*** Opening DATA FOR REVIEW ***
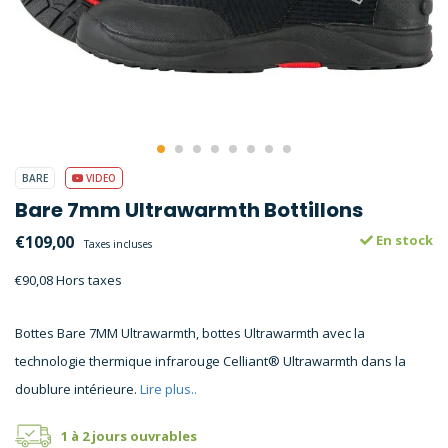
BARE
VIDEO
Bare 7mm Ultrawarmth Bottillons
€109,00
En stock
Taxes incluses
€90,08 Hors taxes
Bottes Bare 7MM Ultrawarmth, bottes Ultrawarmth avec la
technologie thermique infrarouge Celliant® Ultrawarmth dans la
doublure intérieure.
Lire plus..
1 à 2 jours ouvrables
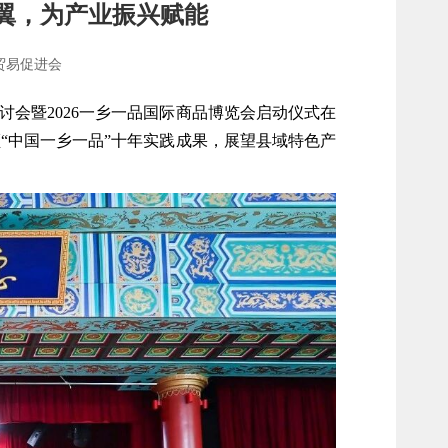
翼，为产业振兴赋能
贸易促进会
会暨2026
一乡一品国际商品博览会
启动仪式在
“中国一乡一品”十年实践成果，展望县域特色产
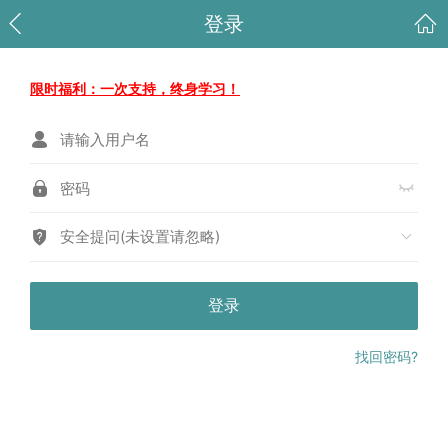
登录
限时福利：一次支持，终身学习！
安全提问(未设置请忽略)
登录
找回密码?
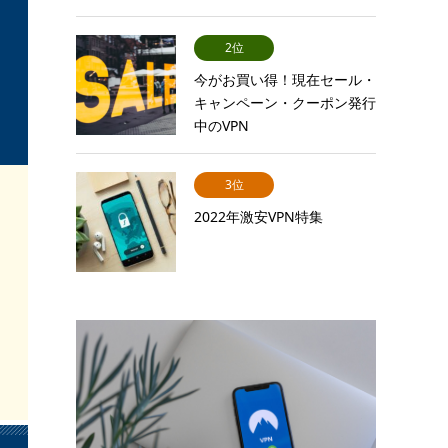
2位
今がお買い得！現在セール・
キャンペーン・クーポン発行
中のVPN
ExpressVPN/Nord…
3位
2022年激安VPN特集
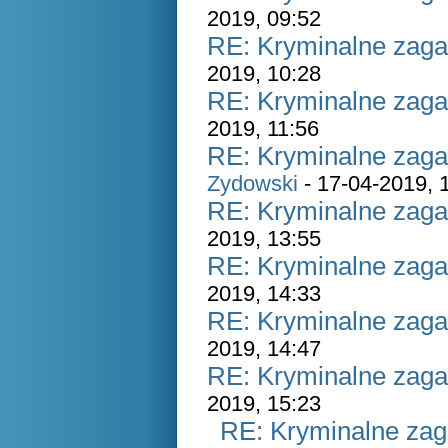
2019, 09:52
RE: Kryminalne zaga
2019, 10:28
RE: Kryminalne zaga
2019, 11:56
RE: Kryminalne zaga
Zydowski
- 17-04-2019, 
RE: Kryminalne zaga
2019, 13:55
RE: Kryminalne zaga
2019, 14:33
RE: Kryminalne zaga
2019, 14:47
RE: Kryminalne zaga
2019, 15:23
RE: Kryminalne zag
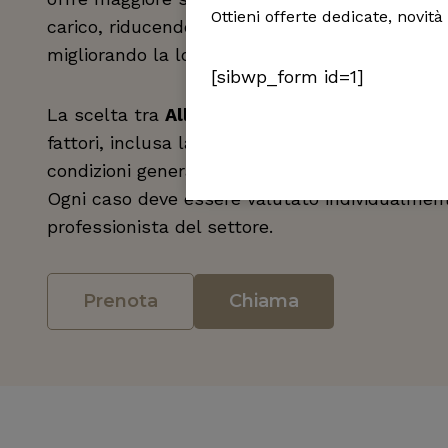
Ottieni offerte dedicate, novità
carico, riducendo lo stress su ciascun impiant
migliorando la longevità della protesi.
[sibwp_form id=1]
La scelta tra
All-on-Four
e
All-on-Six
dipende
fattori, inclusa la quantità e la qualità dell’os
condizioni generali del paziente e le preferenz
Ogni caso deve essere valutato individualmen
professionista del settore.
Prenota
Chiama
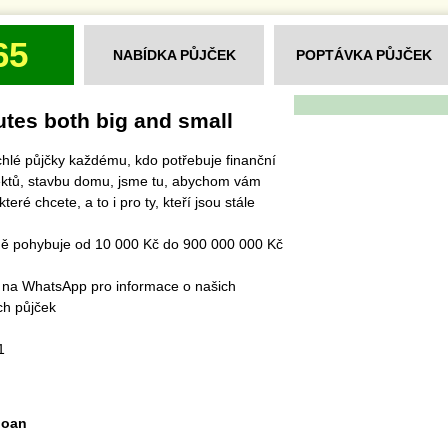
65
NABÍDKA PŮJČEK
POPTÁVKA PŮJČEK
utes both big and small
hlé půjčky každému, kdo potřebuje finanční
jektů, stavbu domu, jsme tu, abychom vám
eré chcete, a to i pro ty, kteří jsou stále
ohybuje od 10 000 Kč do 900 000 000 Kč
WhatsApp pro informace o našich
ch půjček
1
loan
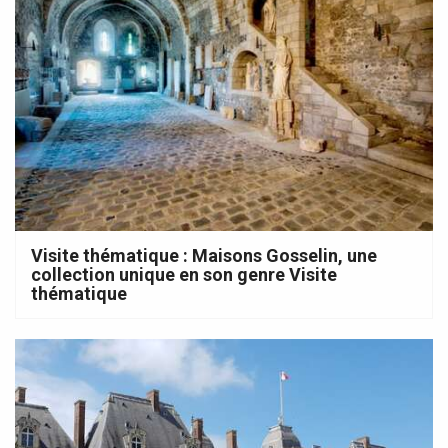
Visite thématique : Maisons Gosselin, une
collection unique en son genre Visite
thématique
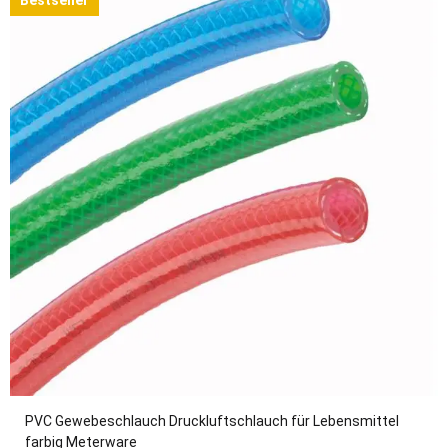
Bestseller
PVC Gewebeschlauch Druckluftschlauch für Lebensmittel
farbig Meterware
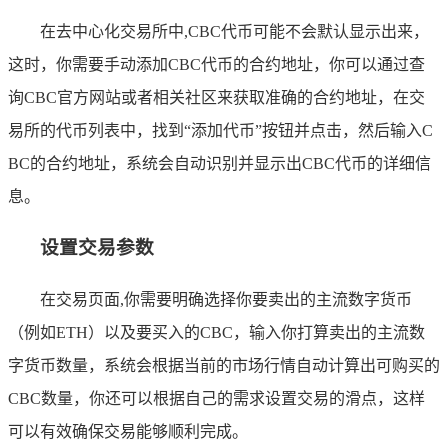
在去中心化交易所中,CBC代币可能不会默认显示出来，
这时，你需要手动添加CBC代币的合约地址，你可以通过查
询CBC官方网站或者相关社区来获取准确的合约地址，在交
易所的代币列表中，找到“添加代币”按钮并点击，然后输入C
BC的合约地址，系统会自动识别并显示出CBC代币的详细信
息。
设置交易参数
在交易页面,你需要明确选择你要卖出的主流数字货币
（例如ETH）以及要买入的CBC，输入你打算卖出的主流数
字货币数量，系统会根据当前的市场行情自动计算出可购买的
CBC数量，你还可以根据自己的需求设置交易的滑点，这样
可以有效确保交易能够顺利完成。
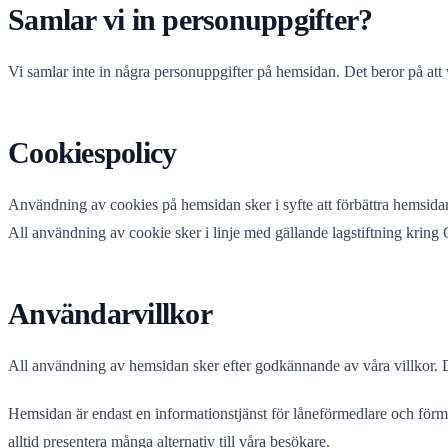
Samlar vi in personuppgifter?
Vi samlar inte in några personuppgifter på hemsidan. Det beror på att 
Cookiespolicy
Användning av cookies på hemsidan sker i syfte att förbättra hemsida
All användning av cookie sker i linje med gällande lagstiftning kri
Användarvillkor
All användning av hemsidan sker efter godkännande av våra villkor.
Hemsidan är endast en informationstjänst för låneförmedlare och förmed
alltid presentera många alternativ till våra besökare.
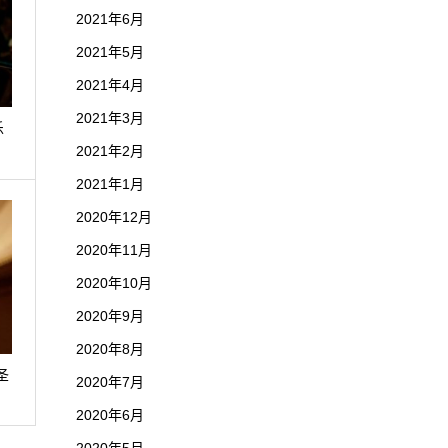
2021年6月
2021年5月
2021年4月
2021年3月
乐
2021年2月
2021年1月
2020年12月
2020年11月
2020年10月
2020年9月
2020年8月
圣
2020年7月
2020年6月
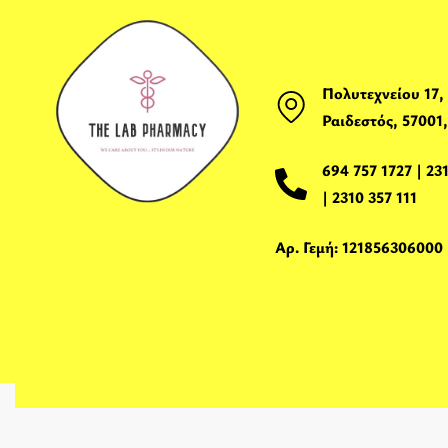
Πολυτεχνείου 17,
Ραιδεστός, 57001
694 757 1727
|
23
|
2310 357 111
Αρ. Γεμή: 121856306000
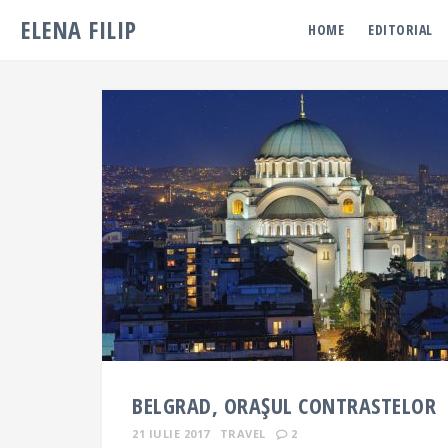
ELENA FILIP
HOME
EDITORIAL
BELGRAD, ORAȘUL CONTRASTELOR
21 IULIE 2017
TRAVEL
2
*** Closing DATA FOR REVIEW ***
-- WHAT IS REQUIRED --
What you return should match the records above word for word, minus the pictures.

-- YOUR RESPONSE --
BARE
VIDEO
Bare 7mm Ultrawarmth Bottillons
€109,00
En stock
Taxes incluses
€90,08 Hors taxes
Bottes Bare 7MM Ultrawarmth, bottes Ultrawarmth avec la
technologie thermique infrarouge Celliant® Ultrawarmth dans la
doublure intérieure.
Lire plus..
1 à 2 jours ouvrables
翼，为产业振兴赋能
贸易促进会
会暨2026
一乡一品国际商品博览会
启动仪式在
“中国一乡一品”十年实践成果，展望县域特色产
登录
限时福利：一次支持，终身学习！
安全提问(未设置请忽略)
登录
找回密码?
2位
今がお買い得！現在セール・
キャンペーン・クーポン発行
中のVPN
ExpressVPN/Nord…
3位
2022年激安VPN特集
2019, 09:52
RE: Kryminalne zaga
2019, 10:28
RE: Kryminalne zaga
2019, 11:56
RE: Kryminalne zaga
Zydowski
- 17-04-2019, 
RE: Kryminalne zaga
2019, 13:55
RE: Kryminalne zaga
2019, 14:33
RE: Kryminalne zaga
2019, 14:47
RE: Kryminalne zaga
2019, 15:23
RE: Kryminalne zag
Ottieni offerte dedicate, novità
carico, riducendo lo stress su ciascun impiant
migliorando la longevità della protesi.
[sibwp_form id=1]
La scelta tra
All-on-Four
e
All-on-Six
dipende
fattori, inclusa la quantità e la qualità dell’os
condizioni generali del paziente e le preferenz
Ogni caso deve essere valutato individualmen
professionista del settore.
Prenota
Chiama
65
NABÍDKA PŮJČEK
POPTÁVKA PŮJČEK
utes both big and small
hlé půjčky každému, kdo potřebuje finanční
jektů, stavbu domu, jsme tu, abychom vám
eré chcete, a to i pro ty, kteří jsou stále
ohybuje od 10 000 Kč do 900 000 000 Kč
WhatsApp pro informace o našich
ch půjček
1
loan
Visite thématique : Maisons Gosselin, une
collection unique en son genre Visite
thématique
Bestseller
PVC Gewebeschlauch Druckluftschlauch für Lebensmittel
farbig Meterware
在去中心化交易所中,CBC代币可能不会默认显示出来，
这时，你需要手动添加CBC代币的合约地址，你可以通过查
询CBC官方网站或者相关社区来获取准确的合约地址，在交
易所的代币列表中，找到“添加代币”按钮并点击，然后输入C
BC的合约地址，系统会自动识别并显示出CBC代币的详细信
息。
设置交易参数
在交易页面,你需要明确选择你要卖出的主流数字货币
（例如ETH）以及要买入的CBC，输入你打算卖出的主流数
字货币数量，系统会根据当前的市场行情自动计算出可购买的
CBC数量，你还可以根据自己的需求设置交易的滑点，这样
可以有效确保交易能够顺利完成。
Samlar vi in personuppgifter?
Vi samlar inte in några personuppgifter på hemsidan. Det beror på att 
Cookiespolicy
Användning av cookies på hemsidan sker i syfte att förbättra hemsida
All användning av cookie sker i linje med gällande lagstiftning kri
Användarvillkor
All användning av hemsidan sker efter godkännande av våra villkor.
Hemsidan är endast en informationstjänst för låneförmedlare och förmed
alltid presentera många alternativ till våra besökare.
2021年6月
2021年5月
2021年4月
2021年3月
乐
2021年2月
2021年1月
2020年12月
2020年11月
2020年10月
2020年9月
2020年8月
圣
2020年7月
2020年6月
Πολυτεχνείου 17,
Ραιδεστός, 57001
694 757 1727
|
23
|
2310 357 111
Αρ. Γεμή: 121856306000
ELENA FILIP
HOME
EDITORIAL
BELGRAD, ORAȘUL CONTRASTELOR
21 IULIE 2017
TRAVEL
2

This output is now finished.